> _EXTRACTED DATA_:

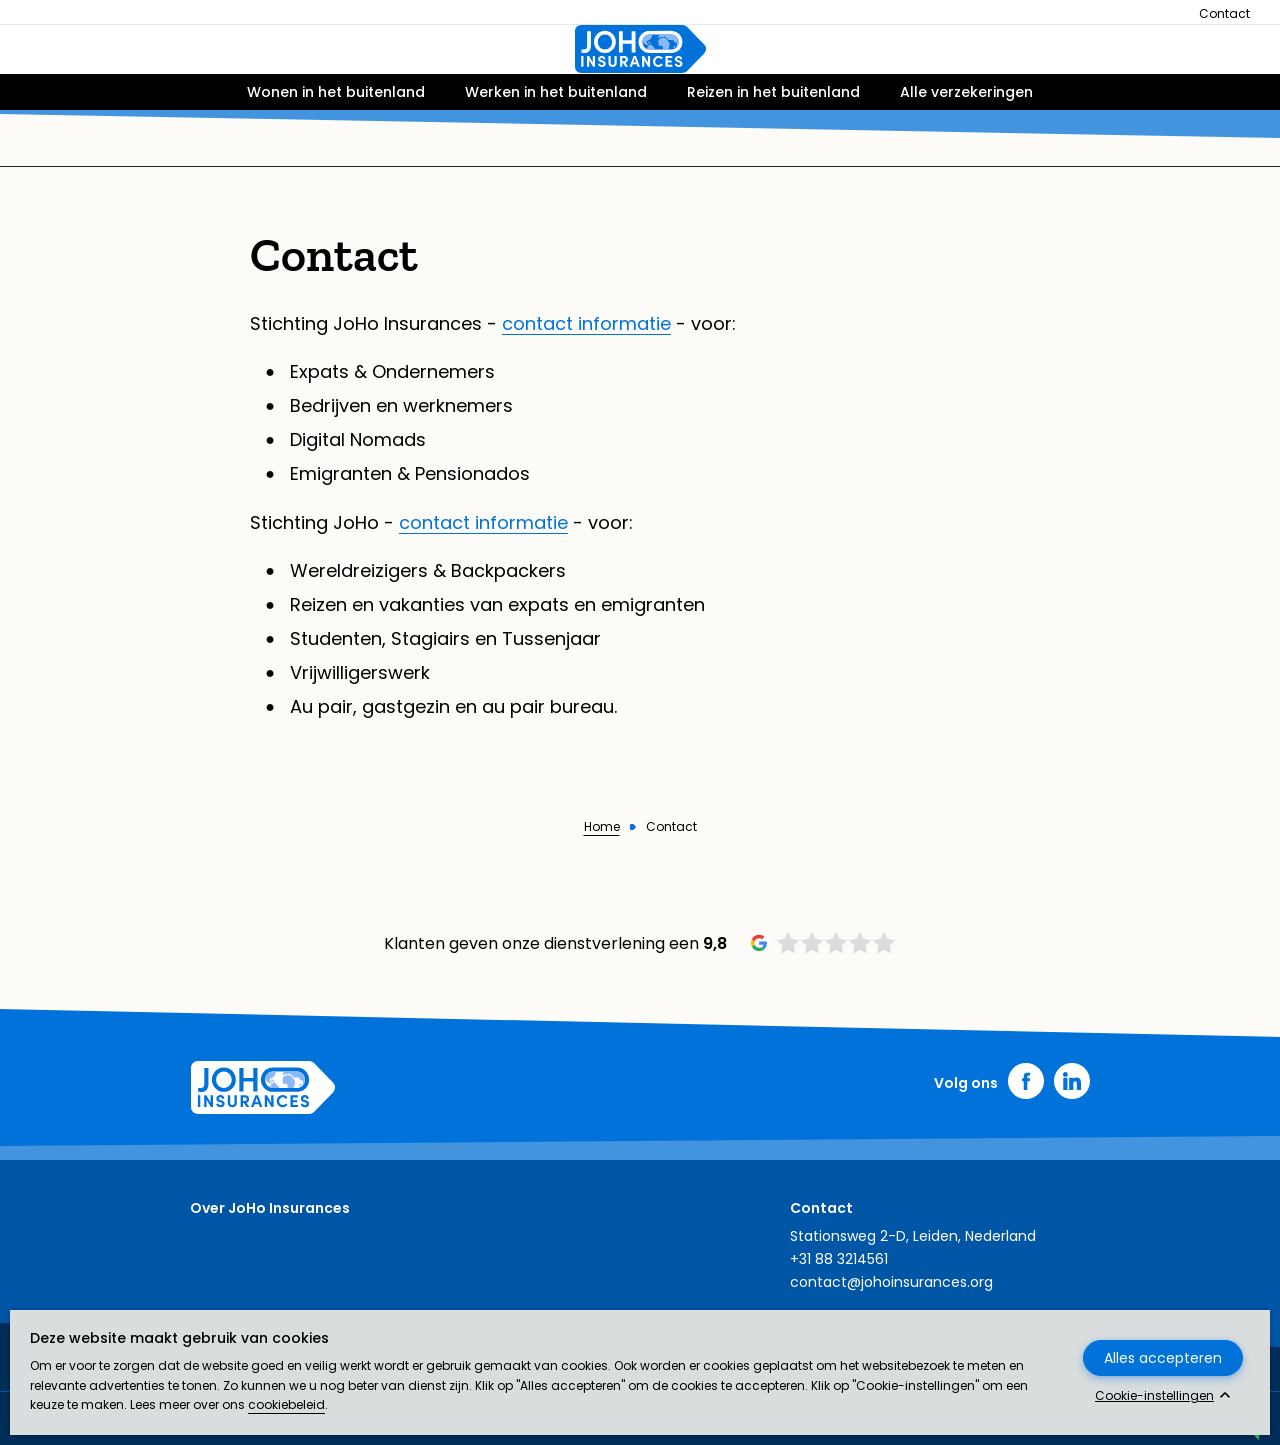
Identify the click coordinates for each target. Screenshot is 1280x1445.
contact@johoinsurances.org (891, 1282)
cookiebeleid (286, 1404)
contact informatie (586, 323)
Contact (1224, 13)
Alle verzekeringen (966, 147)
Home (602, 827)
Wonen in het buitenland (336, 147)
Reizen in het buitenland (773, 147)
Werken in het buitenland (556, 147)
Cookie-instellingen (1154, 1396)
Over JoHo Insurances (270, 1208)
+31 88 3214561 (839, 1259)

> _PROBLEM DESCRIPTION_: Search the data above and return each line in which "buitenland" occurs.

> _RESULT FOR THIS TASK_:
Wonen in het buitenland (336, 147)
Reizen in het buitenland (773, 147)
Werken in het buitenland (556, 147)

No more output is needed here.